* _What the exercise asks_
Could you restate the data word for word and drop the pictures?

* _Records from a data collection_

● ● ●

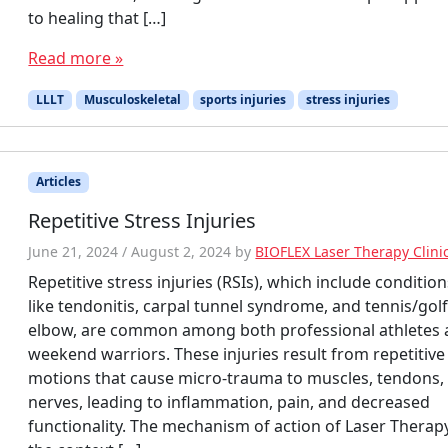
to healing that […]
Read more »
LLLT
Musculoskeletal
sports injuries
stress injuries
Articles
Repetitive Stress Injuries
June 21, 2024
/
August 2, 2024
by
BIOFLEX Laser Therapy Clini
Repetitive stress injuries (RSIs), which include conditio
like tendonitis, carpal tunnel syndrome, and tennis/golf
elbow, are common among both professional athletes
weekend warriors. These injuries result from repetitive
motions that cause micro-trauma to muscles, tendons,
nerves, leading to inflammation, pain, and decreased
functionality. The mechanism of action of Laser Therapy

● ● ●

* _Response area_
to healing that […]
Read more »
LLLT
Musculoskeletal
sports injuries
stress injuries
Articles
Repetitive Stress Injuries
June 21, 2024
/
August 2, 2024
by
BIOFLEX Laser Therapy Clini
Repetitive stress injuries (RSIs), which include conditio
like tendonitis, carpal tunnel syndrome, and tennis/golf
elbow, are common among both professional athletes
weekend warriors. These injuries result from repetitive
motions that cause micro-trauma to muscles, tendons,
nerves, leading to inflammation, pain, and decreased
functionality. The mechanism of action of Laser Therapy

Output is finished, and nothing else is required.